Fin octobre, il y avait 8 699 télétravailleurs à la SG. C’est le bilan présenté lors de la commission paritaire sur l’accord Télétravail. Soit une bonne progression : près de 2 000 nouveaux accédants en 2018. En tant que signataire, la CGT a rappelé quelques engagements arrachés à la direction et qui semblent s’estomper avec le temps : le télétravail reste un pré-requis au déploiement du flex et il ne peut y avoir moins de capacité d’accueil de postes dans les quartiers que de salariés – télétravailleurs ou non. Nous avons demandé la cartographie des services en flex et ceux en télétravail, histoire de vérifier que les engagements sont bien tenus.

#EMPLOI 2023
Au rythme sénatorial, la 3ème réunion de négociation sur le renouvellement de l’accord emploi va s’ouvrir le 16 janvier. Après avoir fait le bilan de l’accord en novembre et celui de la mobilité en décembre, la négociation avance … mais pas très vite. Que l’on ne s’y méprenne pas, les enjeux sont pourtant élevés. C’est dans cette phase de discussion triennale que l’on fixe les curseurs et les process de mobilité, les conditions dans lesquelles se font les réorganisations et les garanties qui encadrent les plans sociaux (barèmes et autres). Pour l’heure, il aura fallu insister pour avoir un engagement plus ou moins ferme que l’avenir ne se fera pas sous la menace de licenciements contraints. Il faudra aussi être solide comme un chêne pour obtenir que les garanties apportées aux salariés soient inscrites clairement noir sur blanc pour affronter les turbulences qui s’annoncent.

CARTON ROUGE
Vous nous avez suffisamment entendus dénoncer les ordonnances Macron et notamment l’instauration des fameux « barèmes prud'homaux » (qui plafonnent - très bas - les indemnités et donc les risques pour l’employeur en cas de litiges) pour que nous boudions notre plaisir de partager avec vous l’annonce de 4 jugements récents de tribunaux de prud'hommes qui actent ces barèmes comme « non-conformes avec le droit européen ». Ce sont 4 bonnes nouvelles car les entreprises – SG compris – avaient déjà revu à la baisse les montants mis sur la table dans le cadre des négociations lors de départs contraints. Quand les dérapages du «nouveau monde» sont rattrapés par le droit, on ne peut que s’en réjouir. Et tant pis si cela fait «has been» de défendre avec détermination les salariés.

HARCELEMENT
Dans le cadre de la lutte contre les comportements inappropriés et le harcèlement, la direction nous a présenté ses nouvelles politique Groupe et procédure qui en découle.
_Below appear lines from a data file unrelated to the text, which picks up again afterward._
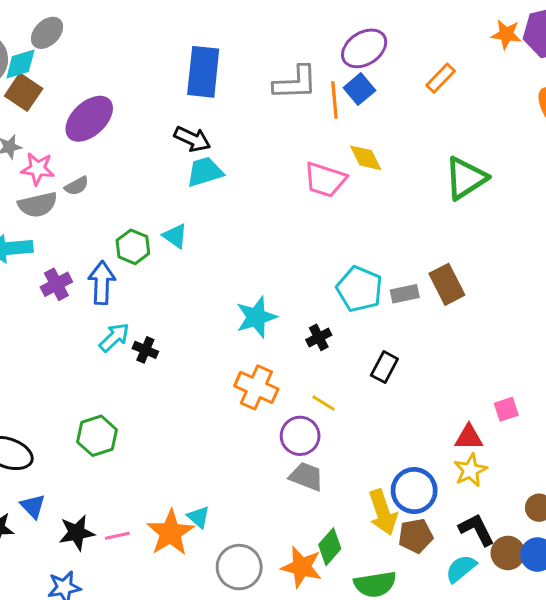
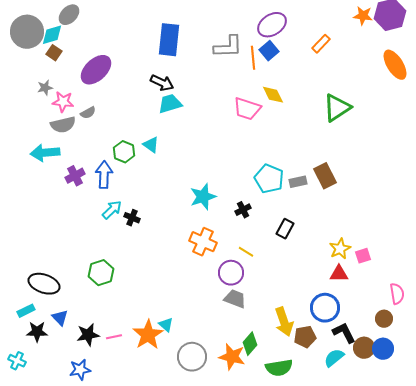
brown square: (24, 92) -> (54, 53), size x0.7
yellow star: (470, 470) -> (340, 249), moved
blue circle: (414, 490) -> (325, 308), moved

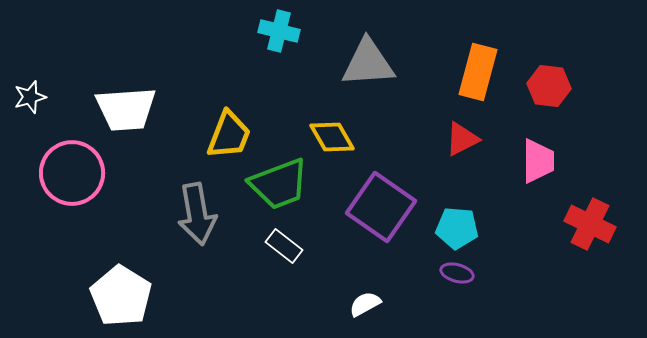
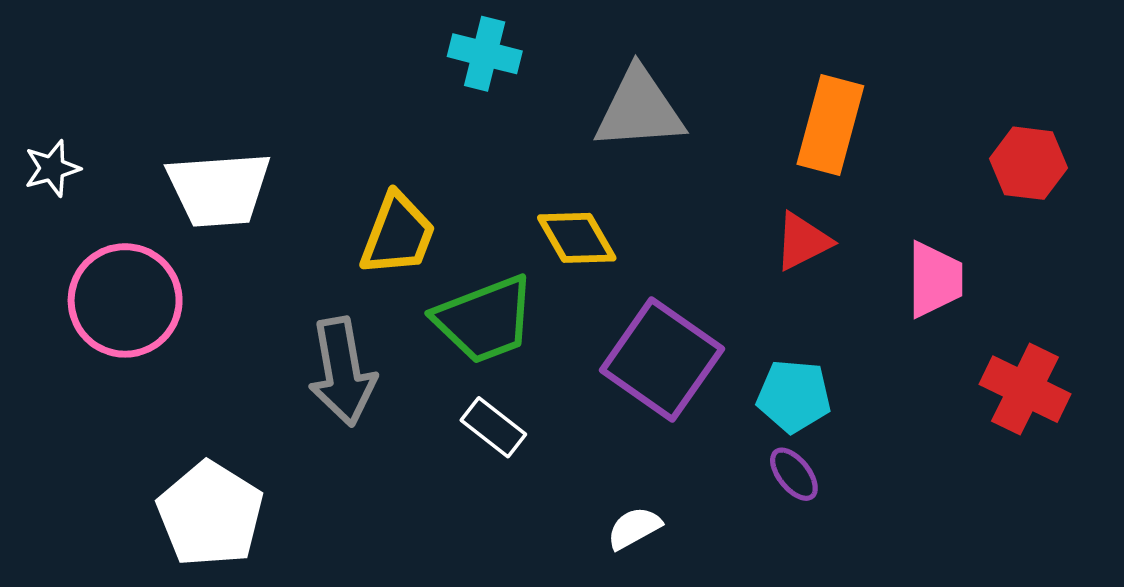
red hexagon: (549, 86) -> (1028, 163), moved
purple ellipse: (457, 273) -> (794, 474), turned 36

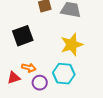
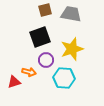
black square: (23, 36) -> (40, 37), moved
purple circle: (40, 83) -> (46, 60), moved

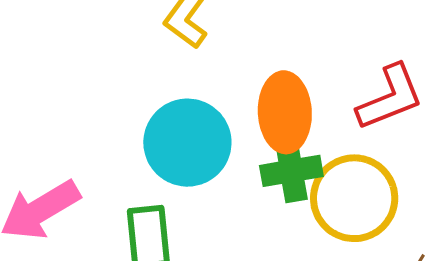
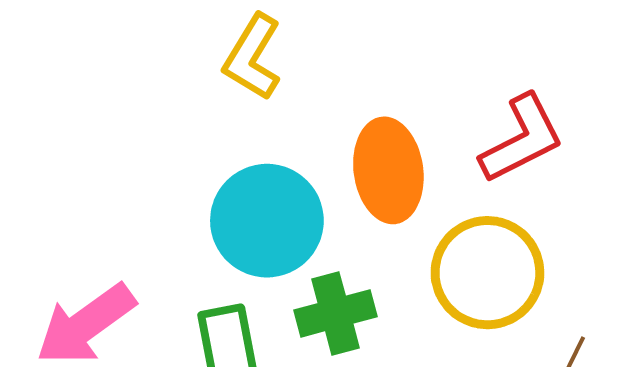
green cross: (291, 171) -> (335, 313), moved

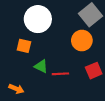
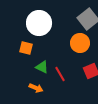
red line: (60, 74) -> (60, 74), turned 63
orange arrow: (16, 89) -> (36, 88), moved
La CGT a demandé, et obtenu, de Caroline Guillaumin, la transparence nécessaire pour nous assurer que la machine ne s’emballe pas et qu’elle ne devienne pas un permis de licencier. De même, la DRH Groupe a apporté des modifications au dispositif interne que nous demandions pour que les processus ne soient pas condamnés à l’échec (un salarié peut se faire aider et épauler par un représentant du personnel pendant les phases d’écoute et d’enquête, par exemple..). Mais il reste que la grève du 14 décembre à la SG avait reporté la rencontre avec la direction d’IGAD pour ajuster les process de l’inspection et qu’il est inconcevable que SSA (la direction des relations sociales) soit référente-chef des «enquêteurs auto-désignés par la direction ». SSA, gardienne du temple de l’impartialité et de la neutralité de la direction… on n’aurait pas autant ri depuis bien longtemps, si le sujet n’était pas aussi grave.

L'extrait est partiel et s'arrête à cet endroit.